Our supposedly advanced, free system is entirely reliant on the self restraint of those in power and sadly in what seemed like the once free west, the self restraint is gone. There are some customs and institutions and laws that have acted as safeguards, but they’re busy dismantling those, aren’t they?
And the monarchy isn’t just not doing anything to stop it, not even just standing by watching doing nothing, they’re leading the bloody charge. So they are of less than no use to me. They are a menace to my freedom.
Off to Saudi Arabia they go.
Poundbury is a horrid carbunkel on the lovely town of Dorchester.
Child abuse – call child protection.
Another deranged inadequately-educated royal telling us things that we know are not true.
Stick with whatever the day job is please.
The kid’s doing well. At just two years old he’s already got the confused vacant eyes and all the knowledge he’ll ever need to become a climate activist.
we know that when the climate is vulnerable, the most vulnerable people are affected by it. And we’re going to see that more and more, you know, each time there’s a crisis happening, that people are going to be vulnerable
Getting rid of this bunch of overrated simpletons-with-sex-lives for any kind of public function would really make sense.
Eugenie:
“Speaking at the World Economic Forum in Davos”
In exactly what capacity has this handout merchant been speaking at the eugenecist fest?
Who paid for her to attend? Us or Charlie boy?
“Plastic causes climate change which causes slavery”. OMG, Too much inbreeding
So she wants the kid to be a climate activist. Go and glue him to the M25 then
Class.


So it’s the plastic wot dun it ! & There’s me thinking it was the WEF Globalist tinkerers !! Thank God the Royal Family are not part of it – oh hang on……
It’s not that such cultish attitudes and behaviour haven’t been analysed yet. https://off-guardian.org/2023/01/16/science-blessed-be-thy-name/
https://www.achgut.com/artikel/wissenschaft_religion_groessenwahn
Shocking.
The 97% consensus fraud exposed. https://www.2ndsmartestguyintheworld.com/p/97-consensus-what-consensus
There is such a thing as too much Battenberg (far too rich)
Perhaps one should look modern slavery in relation to rare mineral extraction.
I’ve noticed all the inbred remarks have been removed! Will this mention of a mention be removed?

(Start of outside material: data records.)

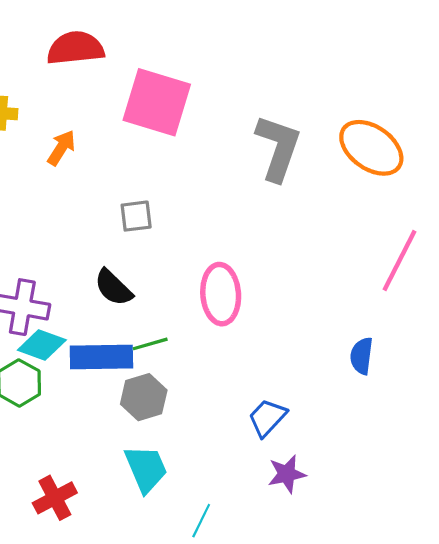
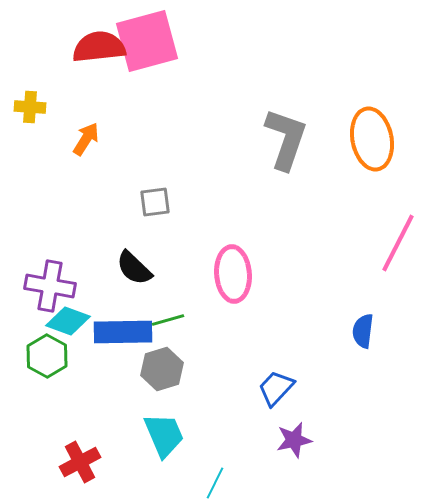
pink square: (157, 102) -> (147, 41), moved, turned -32
orange ellipse: (371, 148) -> (372, 139), turned 44

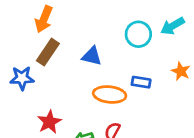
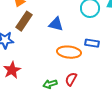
red star: (49, 122) -> (12, 70), moved

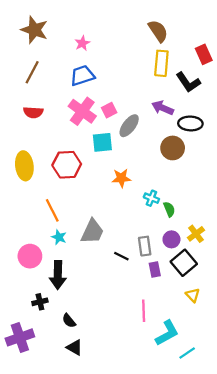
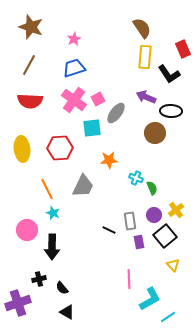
red semicircle: (33, 112) -> (30, 101), size x1.4
gray trapezoid: (92, 232) -> (83, 186), moved
black cross: (40, 302) -> (39, 279), moved

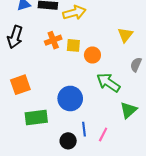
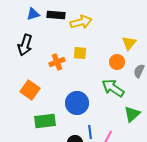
orange cross: (53, 40) -> (57, 62), moved
orange circle: (92, 55) -> (117, 62), moved
orange square: (20, 85) -> (30, 90), turned -36

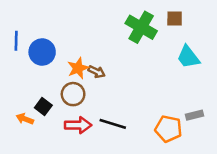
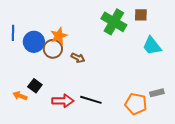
orange star: (78, 68) -> (59, 36), moved
brown circle: (73, 94) -> (53, 49), moved

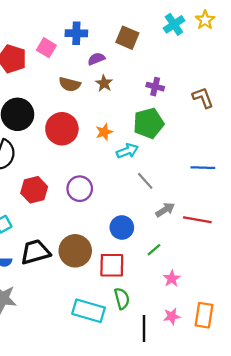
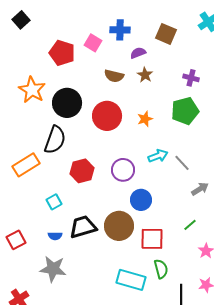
cyan arrow: (127, 151) -> (158, 156), moved
blue circle: (122, 228) -> (141, 200), moved

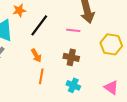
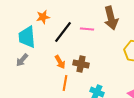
pink line: (73, 30) -> (87, 29), moved
brown cross: (71, 57) -> (81, 64), moved

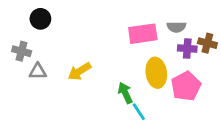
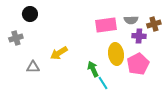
brown cross: (207, 43) -> (154, 24), moved, turned -32
gray cross: (22, 51) -> (16, 38), turned -32
gray triangle: (38, 71) -> (33, 67), moved

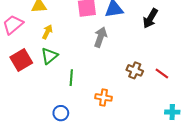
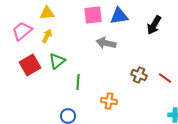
yellow arrow: (47, 32) -> (47, 36), moved
gray arrow: (100, 37) -> (106, 43), turned -96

I was prepared to give the monarchy a chance after QE2 passed but am now beginning to think the Windsors should quit while they’re still ahead.
Or marry into another royal family so we can exchange them for a spare son on the other side.

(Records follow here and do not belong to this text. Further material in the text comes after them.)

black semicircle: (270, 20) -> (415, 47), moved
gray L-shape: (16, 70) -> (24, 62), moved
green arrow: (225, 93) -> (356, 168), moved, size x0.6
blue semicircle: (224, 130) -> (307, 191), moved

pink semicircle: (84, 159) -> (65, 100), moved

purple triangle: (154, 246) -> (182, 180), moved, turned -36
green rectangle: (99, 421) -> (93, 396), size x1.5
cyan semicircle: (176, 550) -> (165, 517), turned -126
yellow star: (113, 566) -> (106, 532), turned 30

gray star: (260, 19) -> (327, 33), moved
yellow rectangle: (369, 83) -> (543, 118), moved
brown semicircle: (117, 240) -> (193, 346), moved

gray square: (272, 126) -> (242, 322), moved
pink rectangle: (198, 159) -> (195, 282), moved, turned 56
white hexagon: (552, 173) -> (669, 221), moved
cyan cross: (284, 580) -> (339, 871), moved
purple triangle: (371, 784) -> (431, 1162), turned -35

The Windsor’s all seem to be suffering from the same conditions: a severe lack of functioning brain-cells and a belief that they have the right to lecture the rest of us about their climate delusion.

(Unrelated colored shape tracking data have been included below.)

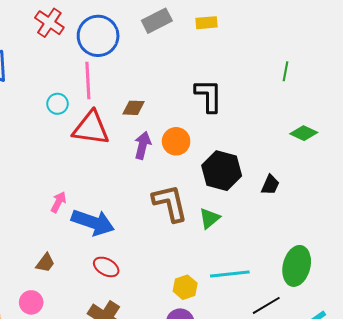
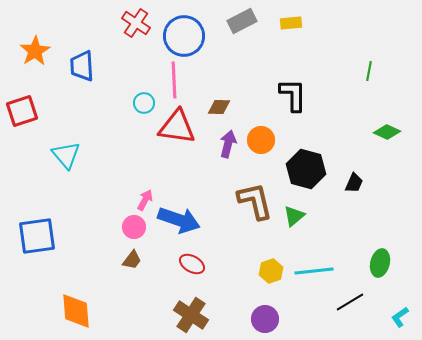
green ellipse: (297, 266) -> (380, 263), size x0.7
yellow hexagon: (185, 287) -> (271, 271), moved
pink circle: (31, 302) -> (134, 227), moved

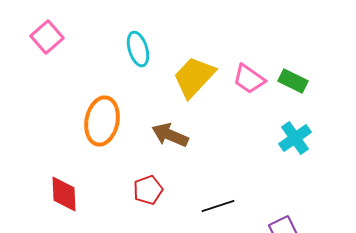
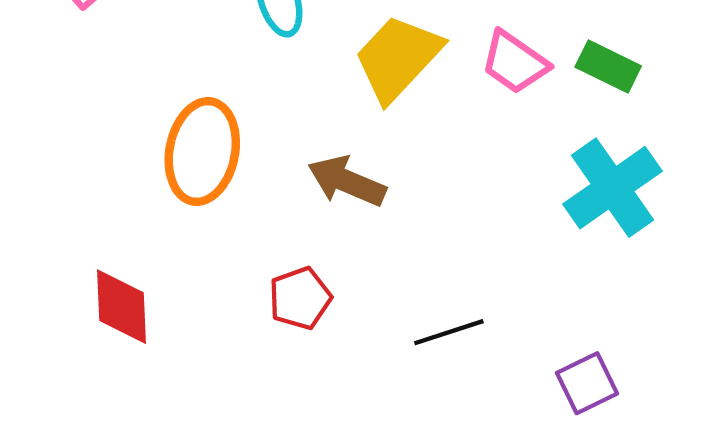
cyan cross: (295, 138) -> (612, 188), size x1.4

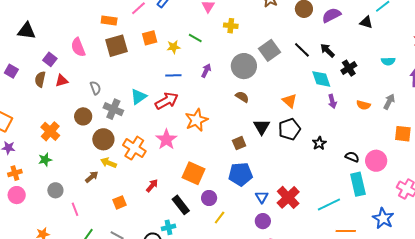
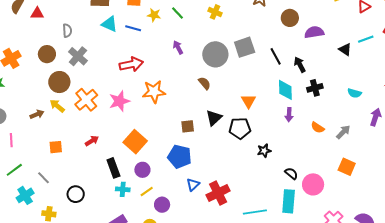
purple arrow: (206, 71) -> (178, 47), turned -72
blue line: (173, 75) -> (133, 28), moved
cyan triangle: (139, 97) -> (109, 24), moved, turned 42
purple circle: (263, 221) -> (162, 205), moved
cyan cross: (169, 227) -> (123, 189), moved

She forgot the bit about the end of the Monarchy
“The Environment” or “Social Justice” are the default activities for those Royals, Pop Stars, Actors and other assorted self styled do gooders who mostly would not be able to explain the alleged global warming to a bunch of 3-year-olds. ———— “Saving the Planet” is now the must have fashionable accessory. They speak of their “children and grandchildren’s future”, but ofcourse none of their children will struggle to heat their house because cheap abundant energy has been removed, and replaced with expensive unreliable energy. ——–To all the Eugenie’s of this world I say—-“There are one billion people in this world with no electricity and people like you are helping to maintain that miserable state of affairs with your pathetic eco posturing”.
The sad thing is that constitutional monarchy has worked very well for us. A slimmed down non political Royal Family is essential if it is to survive.
If it’s all about our children and grandchildren then a better grand standing viewpoint for her would be to call
for a stop to the self inflicted injuries that are net zero. As it is the daft brat is calling for her kids to not only have no access to reliable power, but to protest for and demand it. Just another ignorant bandwagon jumper.
No plastic in the home – so we can assume that she has safely disposed of phones, TV and all electronic equipment and the cars must have gone as well.
Moronarchy.
Word of the year/years to come.
Saddling the poor kid with a stupid name won’t help.